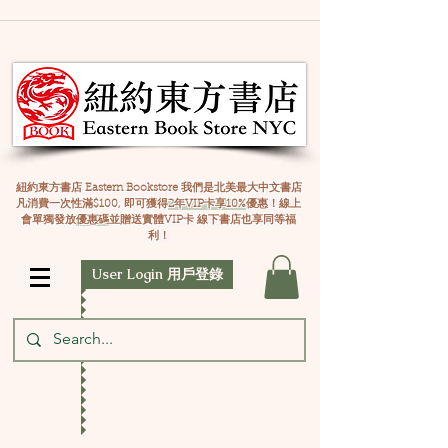
紐約東方書店 Eastern Bookstore 我們是北美最大中文書店
凡消費一次性滿$100, 即可獲得
2年VIP卡享10%
優惠！線上
會單獨發放
優惠碼
並贈送實體VIP卡 線下書店也享同等福
利！
User Login 用戶登錄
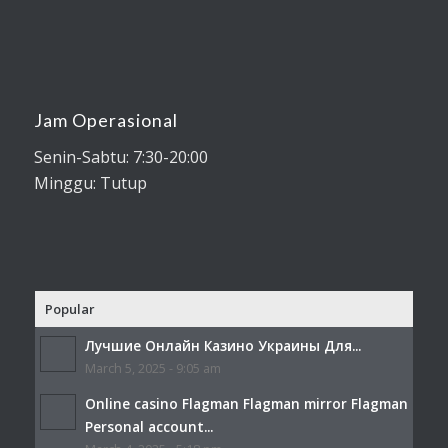
Jam Operasional
Senin-Sabtu: 7:30-20:00
Minggu: Tutup
Popular
Лучшие Онлайн Казино Украины Для...
March 5, 2025 - 9:05 am
Online casino Flagman Flagman mirror Flagman
Personal account...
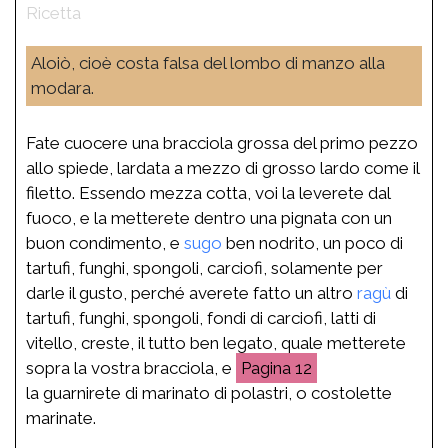
Aloiò, cioè costa falsa del lombo di manzo alla
modara.
Fate cuocere una bracciola grossa del primo pezzo
allo spiede, lardata a mezzo di grosso lardo come il
filetto. Essendo mezza cotta, voi la leverete dal
fuoco, e la metterete dentro una pignata con un
buon condimento, e
sugo
ben nodrito, un poco di
tartufi, funghi, spongoli, carciofi, solamente per
darle il gusto, perché averete fatto un altro
ragù
di
tartufi, funghi, spongoli, fondi di carciofi, latti di
vitello, creste, il tutto ben legato, quale metterete
sopra la vostra bracciola, e
12
la guarnirete di marinato di polastri, o costolette
marinate.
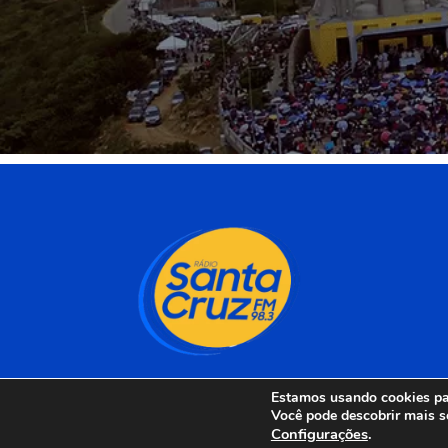
Estamos usando cookies par
Você pode descobrir mais s
Configurações
.
Rádio Santa Cruz 98 F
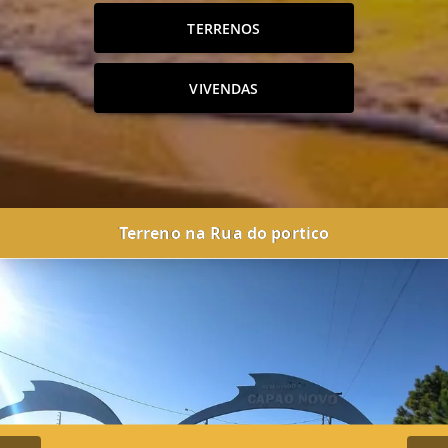
TERRENOS
VIVENDAS
Terreno na Rua do portico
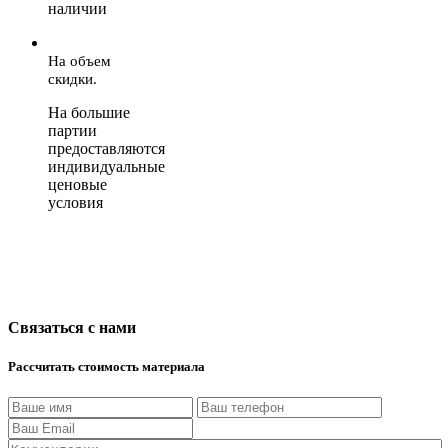
наличии
На объем
скидки.
На большие
партии
предоставляются
индивидуальные
ценовые
условия
Связаться с нами
Рассчитать стоимость материала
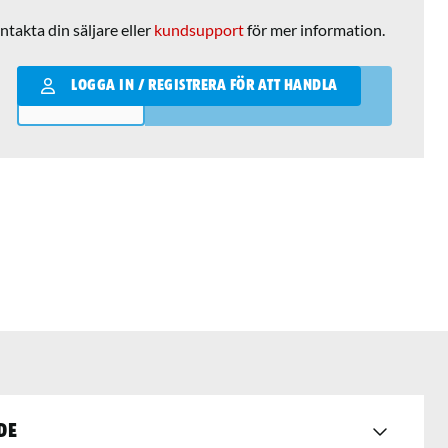
ntakta din säljare eller
kundsupport
för mer information.
Qantity
LOGGA IN / REGISTRERA FÖR ATT HANDLA
LÄGG I VARUKORGEN
de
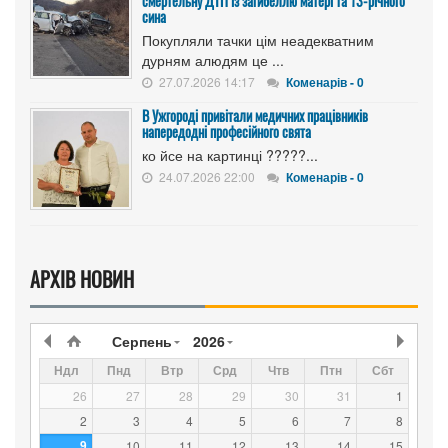
смертельну ДТП із загибеллю матері та 13-річного
сина
Покупляли тачки цім неадекватним
дурням алюдям це ...
27.07.2026 14:17
Коменарів - 0
В Ужгороді привітали медичних працівників
напередодні професійного свята
ко йсе на картинці ?????...
24.07.2026 22:00
Коменарів - 0
АРХІВ НОВИН
Серпень
2026
Ндл
Пнд
Втр
Срд
Чтв
Птн
Сбт
26
27
28
29
30
31
1
2
3
4
5
6
7
8
9
10
11
12
13
14
15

________

▸ **Task**
Copy out each line of the entries that holds "carciofi".

▸ **Answer for the task**
tartufi, funghi, spongoli, carciofi, solamente per
tartufi, funghi, spongoli, fondi di carciofi, latti di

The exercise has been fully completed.